De leden van de PvdA-fractie hechten veel belang aan de kwaliteit van de bezetting van het stembureau, aangezien zij aan de basis staan van een goed verloop van de verkiezingen. Daarom is het goed dat er de afgelopen jaren al veel aandacht besteed is aan goede instructie van deze leden. Door middel van deze wet is er ook een juridische basis geschapen om deze instructie af te kunnen dwingen, wat meer robuustheid geeft. De leden van de PvdA-fractie kunnen zich voorstellen dat gemeenteambtenaren bij uitstek geschikt kunnen zijn om lid te zijn van een stembureau, onder andere vanwege hun vaardigheden met juridische procedures en door hun gebondenheid aan de gemeenteorganisatie. Deze leden zouden graag van de regering horen of het vast inzetten van gemeenteambtenaren op bezwaren stuit en of hiermee kostenvoordelen kunnen worden behaald in de instructie van leden van het stembureau. Ook vragen deze leden of de inzet van gemeenteambtenaren aparte vermelding in de wet verdient?
Op dit moment zijn ook volksvertegenwoordigers en soms kandidaten bij de dan lopende verkiezingen lid van het stembureau. De leden van de PvdA-fractie willen graag van de regering weten wat hier de beperkingen in zijn, in hoeverre brengt dit de kwaliteit van de verkiezingen in gevaar? Is het wenselijk hierover nadere bepalingen op te nemen?
De leden van de PVV- fractie zijn van oordeel dat het goed is dat er strengere eisen worden gesteld aan de leden van stembureaus. De leden van de PVV-fractie delen de opvatting van de regering over het bezwaar van de Kiesraad, inzake een verplichte training voor stembureauleden. De leden van de PVV-fractie vragen zich wel af op welke wijze gemeenten invulling moeten geven aan de gestelde eis in artikel E 4, tweede lid, onder c ten aanzien van stembureauleden die in de afgelopen vijf jaar niet veroordeeld mogen zijn voor overtredingen en misdrijven genoemd in hoofdstuk Z van de Kieswet. Kan de regering toelichten hoe gemeenten worden ondersteund in de controle van stembureauleden, nu gemeenten geen toegang hebben tot strafregisters?

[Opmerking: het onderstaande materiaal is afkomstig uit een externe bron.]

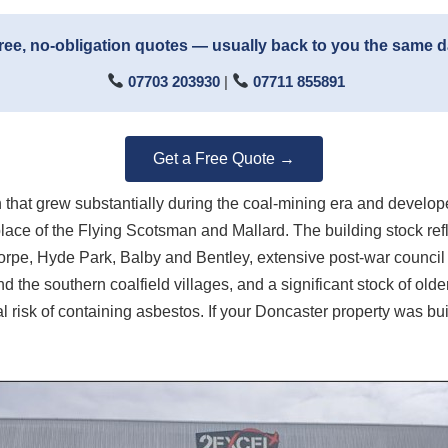
ree, no-obligation quotes — usually back to you the same 
07703 203930
|
07711 855891
Get a Free Quote →
n that grew substantially during the coal-mining era and develo
ce of the Flying Scotsman and Mallard. The building stock reflec
horpe, Hyde Park, Balby and Bentley, extensive post-war counc
 the southern coalfield villages, and a significant stock of olde
 risk of containing asbestos. If your Doncaster property was buil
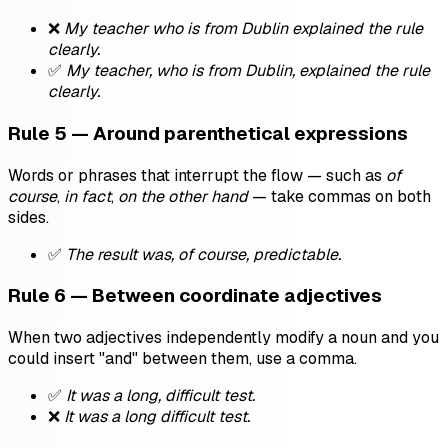
❌
My teacher who is from Dublin explained the rule
clearly.
✅
My teacher, who is from Dublin, explained the rule
clearly.
Rule 5 — Around parenthetical expressions
Words or phrases that interrupt the flow — such as
of
course
,
in fact
,
on the other hand
— take commas on both
sides.
✅
The result was, of course, predictable.
Rule 6 — Between coordinate adjectives
When two adjectives independently modify a noun and you
could insert "and" between them, use a comma.
✅
It was a long, difficult test.
❌
It was a long difficult test.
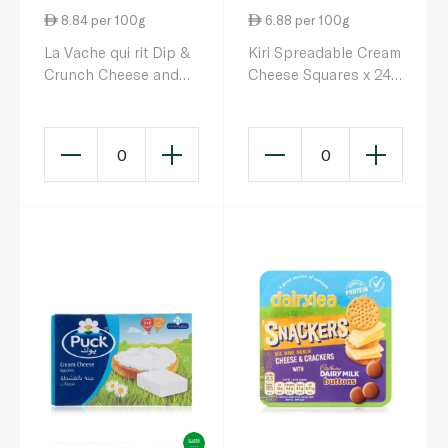
8.84 per 100g
6.88 per 100g
La Vache qui rit Dip &
Kiri Spreadable Cream
Crunch Cheese and
Cheese Squares x 24
Breadstick Snack x 8
400g
280g
0
0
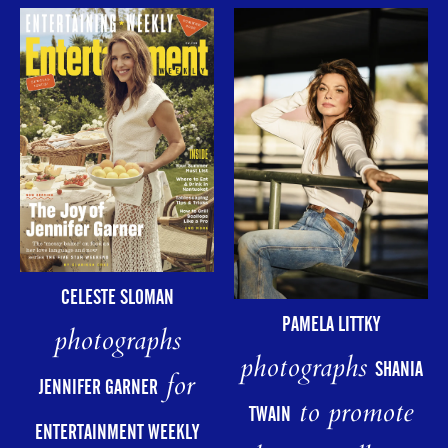
CELESTE SLOMAN
PAMELA LITTKY
photographs
photographs
SHANIA
for
JENNIFER GARNER
to promote
TWAIN
ENTERTAINMENT WEEKLY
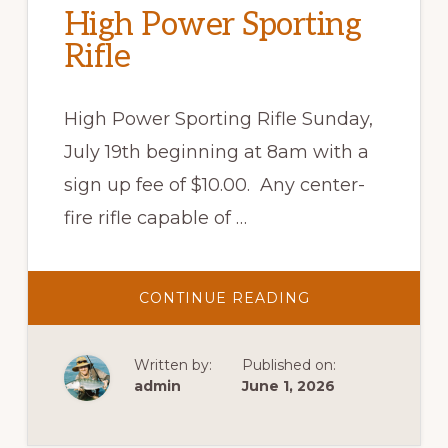
High Power Sporting
Rifle
High Power Sporting Rifle Sunday,
July 19th beginning at 8am with a
sign up fee of $10.00. Any center-
fire rifle capable of …
ABOUT
CONTINUE READING
HIGH
POWER
SPORTING
RIFLE
Written by:
Published on:
admin
June 1, 2026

De leden van de CDA-fractie lezen dat het voorliggende wetsvoorstel het volgen van de training voor stembureauleden verplicht maakt en een grondslag in de Kieswet creëert op basis waarvan voor de benoeming kan worden getoetst dat stembureauleden over voldoende kennis beschikken om hun taak naar behoren te kunnen uitoefenen. Zij onderschrijven de stelling van de regering, dat uniforme toepassing van de regels voor een ieder van belang is. Wel vragen deze leden, waarom de regering ervoor gekozen heeft alleen het volgen van de training verplicht te stellen en geen toets af te nemen.

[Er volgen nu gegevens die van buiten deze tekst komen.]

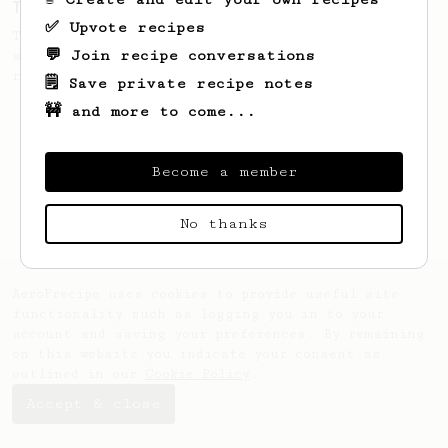
The only AeroPress recipe you'll ever need
✅ Upvote recipes
The crew at The Coffee Compass offer us a
💬 Join recipe conversations
simple, versatile and tasty AeroPress
recipe.
🗒️ Save private recipe notes
🚧 and more to come...
Become a member
No thanks
AeroPrecipe uses cookies to provide useful site
functionality such as logging you in to your
account and saving your preferences. By remaining
on this website you indicate your consent as
outlined in our
Cookie Policy
.
Accept & close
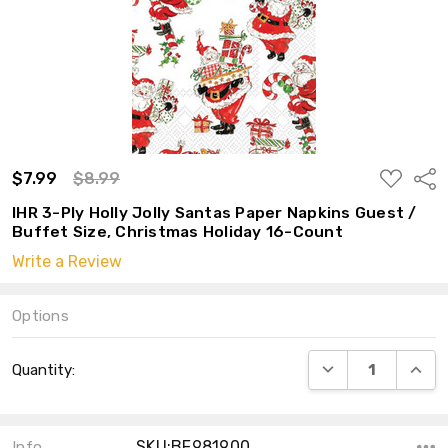
ADD
$7.99
$8.99
Shar
TO
WISH
IHR 3-Ply Holly Jolly Santas Paper Napkins Guest /
LIST
Buffet Size, Christmas Holiday 16-Count
Write a Review
Options
Current
DECREASE QUANT
INCRE
Quantity:
Stock:
SKU:BF981900
Info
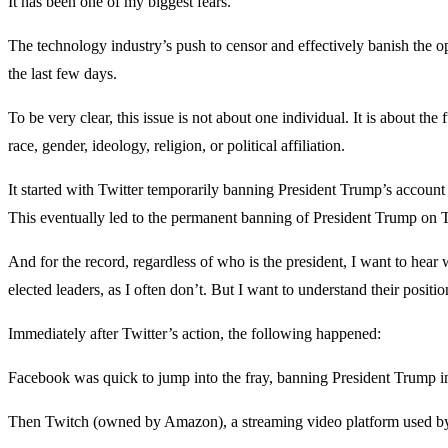
It has been one of my biggest fears.
The technology industry’s push to censor and effectively banish the o
the last few days.
To be very clear, this issue is not about one individual. It is about th
race, gender, ideology, religion, or political affiliation.
It started with Twitter temporarily banning President Trump’s account i
This eventually led to the permanent banning of President Trump on T
And for the record, regardless of who is the president, I want to hear
elected leaders, as I often don’t. But I want to understand their positio
Immediately after Twitter’s action, the following happened:
Facebook was quick to jump into the fray, banning President Trump in
Then Twitch (owned by Amazon), a streaming video platform used by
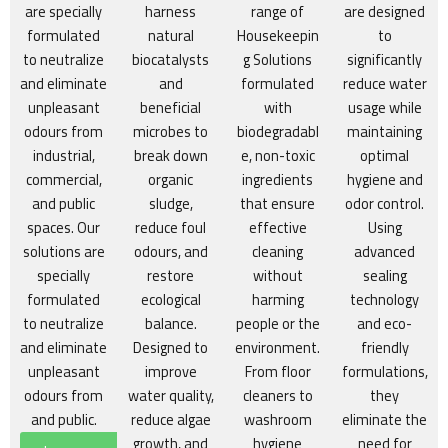
are specially
harness
range of
are designed
formulated
natural
Housekeepin
to
to neutralize
biocatalysts
g Solutions
significantly
and eliminate
and
formulated
reduce water
unpleasant
beneficial
with
usage while
odours from
microbes to
biodegradabl
maintaining
industrial,
break down
e, non-toxic
optimal
commercial,
organic
ingredients
hygiene and
and public
sludge,
that ensure
odor control.
spaces. Our
reduce foul
effective
Using
solutions are
odours, and
cleaning
advanced
specially
restore
without
sealing
formulated
ecological
harming
technology
to neutralize
balance.
people or the
and eco-
and eliminate
Designed to
environment.
friendly
unpleasant
improve
From floor
formulations,
odours from
water quality,
cleaners to
they
and public.
reduce algae
washroom
eliminate the
growth, and
hygiene
need for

De VNG stelt vast, dat met de voorwaarde dat een stembureaulid achttien jaar moet zijn, een training moet hebben gevolgd en over voldoende kennis en vaardigheden beschikt, de bestaande praktijk wordt vastgelegd. Het college van burgemeester en wethouders blijft ook in het voorliggende wetsvoorstel verantwoordelijk voor de benoeming van stembureauleden.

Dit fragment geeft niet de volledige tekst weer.